From this large and exhausting experience, there are a few themes and ideas I have noticed that I think transcend the movies themselves:
- The movies together tell one large and complex tale. Like all stories, there are many perceptions from different perspectives, with lives that intersect and influence one another. The characters’ lives and triumphs and challenges and deaths all relate them to one another in complex ways. Our lives seem to be like that as well. Our lives intersect with one another, and actions we take today do influence our tomorrows, the people who will be there, and how we make meaning. From this perspective, our lives are so complex that we cannot often make sense of them while we are living them, as only when seen holistically and in retrospect can we begin to see how connections and experiences influence one another.
- Good and evil are somewhat elusive concepts. There is a scene where Frodo tricks Golum (Frodo the “master” had gained Golum’s trust, the first time in over 500 or so years Golum has trusted anybody), and in the process Golum is captured. Frodo did this to save Golum’s life, but he never explained this to Golum himself, to which this event seemed like an act of treachery and completely shook his faith in Frodo. Could Frodo have explained this to Golum? Should he have done so? Would the intentions have changed how the action was perceived? Is the ethical judgment of the act depend on the knowledge and intentions around it? I wonder how our individual sense of morality interpret this event.
- Treebeard, the Ent / shepherd of the trees, said at one point, “Side? I am on nobody’s side. Because nobody is on my side.” This seems to lead to so many international incidents. Genocide. Denigration to women. Lack of rights for gays and lesbians, not to mention the transgendered and folks fitting the two-spirit traditions. Doesn’t this lead to crime waves, NIMBY, all the problems in the television series Jericho, urban blight, and the current incarceration rate of 1 in 100 people in the US? Is this the speaking of a child or or US foreign policy or of a wise person who knows it is better to not make waves as this too shall pass? Perhaps only time will tell if this is wise or not?
- Is good always good and evil always evil, with easy, clear-cut lines? If this were the case, then many items in life would be much neater and readily able to be packed in a box. All orcs are bad, and most hobbits are good. Characters who smile and look interested are good, and those who seem mischievous or are dark or stare are evil. Seems smooth, until we encounter Saruman the White (who was good then evil), and all the neat lines and definitions sink into confusion. Very real indeed.

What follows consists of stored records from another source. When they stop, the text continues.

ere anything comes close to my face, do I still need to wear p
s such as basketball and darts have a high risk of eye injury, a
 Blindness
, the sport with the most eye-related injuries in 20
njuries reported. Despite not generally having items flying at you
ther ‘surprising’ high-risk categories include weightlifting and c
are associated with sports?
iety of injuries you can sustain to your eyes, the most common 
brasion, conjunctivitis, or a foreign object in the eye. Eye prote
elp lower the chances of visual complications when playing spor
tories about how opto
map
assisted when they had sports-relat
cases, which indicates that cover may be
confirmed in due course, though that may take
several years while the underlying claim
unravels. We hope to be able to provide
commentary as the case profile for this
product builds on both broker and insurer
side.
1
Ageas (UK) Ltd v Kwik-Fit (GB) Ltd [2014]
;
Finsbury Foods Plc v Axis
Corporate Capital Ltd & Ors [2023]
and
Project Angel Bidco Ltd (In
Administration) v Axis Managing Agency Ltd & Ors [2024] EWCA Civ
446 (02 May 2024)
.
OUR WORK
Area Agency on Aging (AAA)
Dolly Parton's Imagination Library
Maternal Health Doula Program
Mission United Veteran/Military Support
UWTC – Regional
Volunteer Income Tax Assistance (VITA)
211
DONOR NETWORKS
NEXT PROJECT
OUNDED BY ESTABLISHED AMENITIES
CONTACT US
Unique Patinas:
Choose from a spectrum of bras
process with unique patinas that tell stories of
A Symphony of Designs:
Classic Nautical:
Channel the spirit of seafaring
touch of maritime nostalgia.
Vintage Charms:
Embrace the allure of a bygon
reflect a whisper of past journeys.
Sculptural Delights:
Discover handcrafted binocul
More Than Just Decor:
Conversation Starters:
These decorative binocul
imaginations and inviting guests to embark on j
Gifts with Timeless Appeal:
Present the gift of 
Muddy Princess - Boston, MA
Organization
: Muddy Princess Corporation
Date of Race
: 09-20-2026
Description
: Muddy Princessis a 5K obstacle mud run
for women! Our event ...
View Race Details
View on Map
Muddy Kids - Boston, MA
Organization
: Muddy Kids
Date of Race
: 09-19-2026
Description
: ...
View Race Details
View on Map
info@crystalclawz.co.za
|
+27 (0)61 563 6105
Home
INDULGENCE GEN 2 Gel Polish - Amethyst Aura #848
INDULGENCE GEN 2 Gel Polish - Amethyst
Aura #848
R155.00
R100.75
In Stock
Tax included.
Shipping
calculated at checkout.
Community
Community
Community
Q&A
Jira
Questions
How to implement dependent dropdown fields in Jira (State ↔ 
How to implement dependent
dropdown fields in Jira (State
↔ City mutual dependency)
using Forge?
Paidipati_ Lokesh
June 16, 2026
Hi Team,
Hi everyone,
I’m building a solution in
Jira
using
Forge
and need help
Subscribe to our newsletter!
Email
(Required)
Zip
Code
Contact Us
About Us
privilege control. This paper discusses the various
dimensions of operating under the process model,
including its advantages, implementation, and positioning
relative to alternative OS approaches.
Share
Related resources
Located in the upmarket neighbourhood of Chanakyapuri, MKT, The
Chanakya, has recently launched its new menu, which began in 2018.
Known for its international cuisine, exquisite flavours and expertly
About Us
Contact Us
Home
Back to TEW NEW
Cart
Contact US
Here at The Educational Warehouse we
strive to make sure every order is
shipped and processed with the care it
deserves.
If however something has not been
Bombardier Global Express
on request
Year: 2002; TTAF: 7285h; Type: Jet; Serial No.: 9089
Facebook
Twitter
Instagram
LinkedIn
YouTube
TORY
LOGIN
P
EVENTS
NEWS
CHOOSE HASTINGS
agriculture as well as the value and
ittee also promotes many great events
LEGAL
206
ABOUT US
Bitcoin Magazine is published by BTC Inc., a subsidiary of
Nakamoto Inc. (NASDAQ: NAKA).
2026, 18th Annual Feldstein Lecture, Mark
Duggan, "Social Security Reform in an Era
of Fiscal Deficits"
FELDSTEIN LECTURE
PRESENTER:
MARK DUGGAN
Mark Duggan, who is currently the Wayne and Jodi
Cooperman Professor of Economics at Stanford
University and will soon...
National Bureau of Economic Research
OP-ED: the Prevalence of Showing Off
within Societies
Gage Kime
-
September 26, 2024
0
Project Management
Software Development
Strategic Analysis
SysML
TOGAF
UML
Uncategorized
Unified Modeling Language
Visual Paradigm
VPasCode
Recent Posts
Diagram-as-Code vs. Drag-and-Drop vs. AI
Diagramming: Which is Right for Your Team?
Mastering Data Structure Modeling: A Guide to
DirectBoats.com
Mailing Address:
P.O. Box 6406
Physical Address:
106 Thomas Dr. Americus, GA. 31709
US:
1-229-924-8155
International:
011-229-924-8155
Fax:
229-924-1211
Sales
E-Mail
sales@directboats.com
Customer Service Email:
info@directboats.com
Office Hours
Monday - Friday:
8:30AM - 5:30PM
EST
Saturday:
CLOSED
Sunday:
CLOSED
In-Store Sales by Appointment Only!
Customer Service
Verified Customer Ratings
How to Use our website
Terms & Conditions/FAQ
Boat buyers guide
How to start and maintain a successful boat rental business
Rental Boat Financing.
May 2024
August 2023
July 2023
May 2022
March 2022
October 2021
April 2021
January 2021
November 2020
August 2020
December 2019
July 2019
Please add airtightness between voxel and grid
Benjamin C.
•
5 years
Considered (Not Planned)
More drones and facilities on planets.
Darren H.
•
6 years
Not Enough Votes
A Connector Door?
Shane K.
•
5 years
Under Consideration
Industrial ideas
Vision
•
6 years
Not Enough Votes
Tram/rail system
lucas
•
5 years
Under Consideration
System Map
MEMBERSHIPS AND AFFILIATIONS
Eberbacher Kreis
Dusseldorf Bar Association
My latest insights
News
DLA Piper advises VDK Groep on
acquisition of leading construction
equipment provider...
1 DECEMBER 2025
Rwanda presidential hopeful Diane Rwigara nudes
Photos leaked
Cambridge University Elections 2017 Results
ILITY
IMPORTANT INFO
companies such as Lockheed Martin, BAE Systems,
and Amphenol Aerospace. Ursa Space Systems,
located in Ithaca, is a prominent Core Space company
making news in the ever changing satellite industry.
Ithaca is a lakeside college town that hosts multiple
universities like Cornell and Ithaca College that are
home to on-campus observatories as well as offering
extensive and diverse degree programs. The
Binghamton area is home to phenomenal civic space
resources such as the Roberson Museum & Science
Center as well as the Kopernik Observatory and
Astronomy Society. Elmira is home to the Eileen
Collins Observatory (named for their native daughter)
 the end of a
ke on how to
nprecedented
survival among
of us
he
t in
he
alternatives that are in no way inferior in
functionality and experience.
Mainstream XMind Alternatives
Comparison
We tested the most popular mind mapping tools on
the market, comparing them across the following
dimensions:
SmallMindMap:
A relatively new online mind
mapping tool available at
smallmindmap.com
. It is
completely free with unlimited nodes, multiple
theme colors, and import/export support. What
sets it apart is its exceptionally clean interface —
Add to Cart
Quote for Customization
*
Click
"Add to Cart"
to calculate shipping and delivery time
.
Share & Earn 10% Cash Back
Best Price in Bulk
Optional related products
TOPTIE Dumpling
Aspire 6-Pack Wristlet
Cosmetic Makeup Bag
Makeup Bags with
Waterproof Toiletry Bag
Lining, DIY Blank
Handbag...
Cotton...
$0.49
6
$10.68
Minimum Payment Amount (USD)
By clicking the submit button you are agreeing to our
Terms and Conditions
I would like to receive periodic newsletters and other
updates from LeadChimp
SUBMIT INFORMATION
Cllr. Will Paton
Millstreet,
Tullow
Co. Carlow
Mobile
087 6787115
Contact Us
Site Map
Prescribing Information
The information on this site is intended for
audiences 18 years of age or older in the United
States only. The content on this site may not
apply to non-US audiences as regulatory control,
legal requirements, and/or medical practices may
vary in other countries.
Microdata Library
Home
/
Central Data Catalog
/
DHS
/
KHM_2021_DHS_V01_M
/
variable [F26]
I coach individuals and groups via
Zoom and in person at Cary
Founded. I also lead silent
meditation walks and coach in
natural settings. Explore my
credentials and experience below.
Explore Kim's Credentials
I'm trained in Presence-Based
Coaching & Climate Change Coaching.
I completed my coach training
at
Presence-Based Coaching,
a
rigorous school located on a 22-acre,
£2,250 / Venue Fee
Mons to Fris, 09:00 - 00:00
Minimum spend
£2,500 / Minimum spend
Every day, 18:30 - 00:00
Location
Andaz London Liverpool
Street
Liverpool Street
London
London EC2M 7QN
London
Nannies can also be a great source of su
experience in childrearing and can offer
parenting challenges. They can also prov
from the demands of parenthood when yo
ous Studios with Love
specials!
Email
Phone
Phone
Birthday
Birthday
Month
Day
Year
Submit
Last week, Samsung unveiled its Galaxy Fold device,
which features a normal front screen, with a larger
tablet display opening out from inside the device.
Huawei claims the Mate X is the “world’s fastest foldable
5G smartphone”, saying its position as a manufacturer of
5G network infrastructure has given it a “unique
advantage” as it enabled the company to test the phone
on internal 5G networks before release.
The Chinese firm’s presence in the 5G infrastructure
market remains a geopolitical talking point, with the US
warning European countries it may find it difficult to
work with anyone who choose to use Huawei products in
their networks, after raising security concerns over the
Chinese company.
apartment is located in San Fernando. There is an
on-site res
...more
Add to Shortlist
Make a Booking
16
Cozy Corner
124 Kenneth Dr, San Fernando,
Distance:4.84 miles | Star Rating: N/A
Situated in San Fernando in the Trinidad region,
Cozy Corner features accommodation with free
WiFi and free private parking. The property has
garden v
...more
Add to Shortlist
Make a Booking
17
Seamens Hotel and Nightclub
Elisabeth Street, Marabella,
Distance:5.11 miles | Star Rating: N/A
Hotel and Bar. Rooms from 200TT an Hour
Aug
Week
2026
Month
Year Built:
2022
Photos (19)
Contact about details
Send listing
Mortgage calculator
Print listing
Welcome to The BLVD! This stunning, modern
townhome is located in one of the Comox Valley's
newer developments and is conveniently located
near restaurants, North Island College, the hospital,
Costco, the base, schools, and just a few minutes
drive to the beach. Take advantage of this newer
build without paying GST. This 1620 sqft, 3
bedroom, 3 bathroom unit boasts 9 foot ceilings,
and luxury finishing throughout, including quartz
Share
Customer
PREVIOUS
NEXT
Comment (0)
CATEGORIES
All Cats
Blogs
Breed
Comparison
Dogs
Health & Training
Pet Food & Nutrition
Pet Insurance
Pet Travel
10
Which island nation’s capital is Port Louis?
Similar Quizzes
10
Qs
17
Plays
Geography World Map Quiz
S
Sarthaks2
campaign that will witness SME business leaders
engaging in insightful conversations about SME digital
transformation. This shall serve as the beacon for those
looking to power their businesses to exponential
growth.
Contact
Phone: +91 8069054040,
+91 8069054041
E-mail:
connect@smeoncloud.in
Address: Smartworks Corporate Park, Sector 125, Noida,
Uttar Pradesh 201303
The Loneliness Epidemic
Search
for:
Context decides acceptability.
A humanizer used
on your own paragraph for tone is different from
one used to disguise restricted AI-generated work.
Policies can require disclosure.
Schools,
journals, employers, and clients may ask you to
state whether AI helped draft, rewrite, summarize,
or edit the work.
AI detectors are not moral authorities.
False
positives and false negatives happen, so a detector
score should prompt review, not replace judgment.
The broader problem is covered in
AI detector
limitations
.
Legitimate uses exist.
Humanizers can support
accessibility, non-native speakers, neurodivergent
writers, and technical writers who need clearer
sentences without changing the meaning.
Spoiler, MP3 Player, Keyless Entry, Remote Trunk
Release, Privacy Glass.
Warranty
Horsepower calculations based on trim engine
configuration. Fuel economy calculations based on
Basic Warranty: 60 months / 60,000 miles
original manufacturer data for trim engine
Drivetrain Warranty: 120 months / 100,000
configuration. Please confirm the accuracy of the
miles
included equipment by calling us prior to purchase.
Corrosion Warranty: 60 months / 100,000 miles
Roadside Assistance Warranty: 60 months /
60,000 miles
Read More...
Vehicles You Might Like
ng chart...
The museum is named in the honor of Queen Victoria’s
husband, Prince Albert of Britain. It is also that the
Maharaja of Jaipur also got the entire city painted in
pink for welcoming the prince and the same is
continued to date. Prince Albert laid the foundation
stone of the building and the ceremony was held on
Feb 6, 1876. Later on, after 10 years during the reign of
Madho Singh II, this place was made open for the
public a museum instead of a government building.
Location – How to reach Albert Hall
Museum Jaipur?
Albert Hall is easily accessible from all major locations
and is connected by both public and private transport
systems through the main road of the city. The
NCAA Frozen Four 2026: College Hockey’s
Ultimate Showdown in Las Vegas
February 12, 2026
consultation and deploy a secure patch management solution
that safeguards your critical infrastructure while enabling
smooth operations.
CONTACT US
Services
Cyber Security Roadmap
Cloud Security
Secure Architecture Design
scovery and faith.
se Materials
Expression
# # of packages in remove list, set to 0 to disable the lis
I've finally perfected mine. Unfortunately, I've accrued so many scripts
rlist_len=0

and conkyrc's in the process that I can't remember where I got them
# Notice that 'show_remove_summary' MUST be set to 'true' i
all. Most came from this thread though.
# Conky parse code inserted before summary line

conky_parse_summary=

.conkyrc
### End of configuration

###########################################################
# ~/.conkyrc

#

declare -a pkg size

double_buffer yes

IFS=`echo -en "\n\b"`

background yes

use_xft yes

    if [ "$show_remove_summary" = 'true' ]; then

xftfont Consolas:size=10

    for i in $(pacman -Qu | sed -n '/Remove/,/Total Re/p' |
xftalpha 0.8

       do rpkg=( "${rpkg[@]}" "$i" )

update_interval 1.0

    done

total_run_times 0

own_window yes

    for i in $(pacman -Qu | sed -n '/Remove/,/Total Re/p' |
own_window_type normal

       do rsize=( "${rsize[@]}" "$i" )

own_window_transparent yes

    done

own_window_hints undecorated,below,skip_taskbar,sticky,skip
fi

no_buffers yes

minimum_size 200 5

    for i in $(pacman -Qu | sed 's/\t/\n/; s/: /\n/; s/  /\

- A few little hobbits persevered and saved Middle Earth. Can seemingly minor people have great impact? Can we really know what impact people around us have? At times we see people who seem influential and important, but at other times we only know people’s real contributions at a later time. Perhaps it really does not matter unless we are directly involved?
- Golum fought with himself. Among the greatest scenes in the entire story is when Golum fought within himself, both his good and his evil nature. We see one win after so many years of the other’s rule, only to sink back into his evil nature again. Did the ring really possess him, or was he weak? Do influences outside of us really hold so much sway over our lives? What role does free will play when external experiences hold so much power? Nature or nurture? If the evil ring really did possess, then was Golum still evil?
- Gimli and comic relief. With so much horror in the world (both Middle Earth and our own), isn’t Gimli a refreshing breath of air? He brought simple comedy (e.g., toss me, but don’t tell the elf) to dire scenes. Did this make them bareable, or did they lesson the difficult lessons by mocking the tragedies? Like a Greek tragedy that utilizes comic relief so as not to create undo stress to the audience, Gimli helped play a character as well as manage the viewing. I wish I knew a Gimli.
I can go on and on, but after watching such a large and complex tale, I both wish I could visit that land and be written about in stories as well as take what I learned and bring it into my life here and now. What does the leaving of the elves at the end of the tale mean about the role of myth and legend and magic in our world? Does history become legend and legend become myth? What does this mean for us?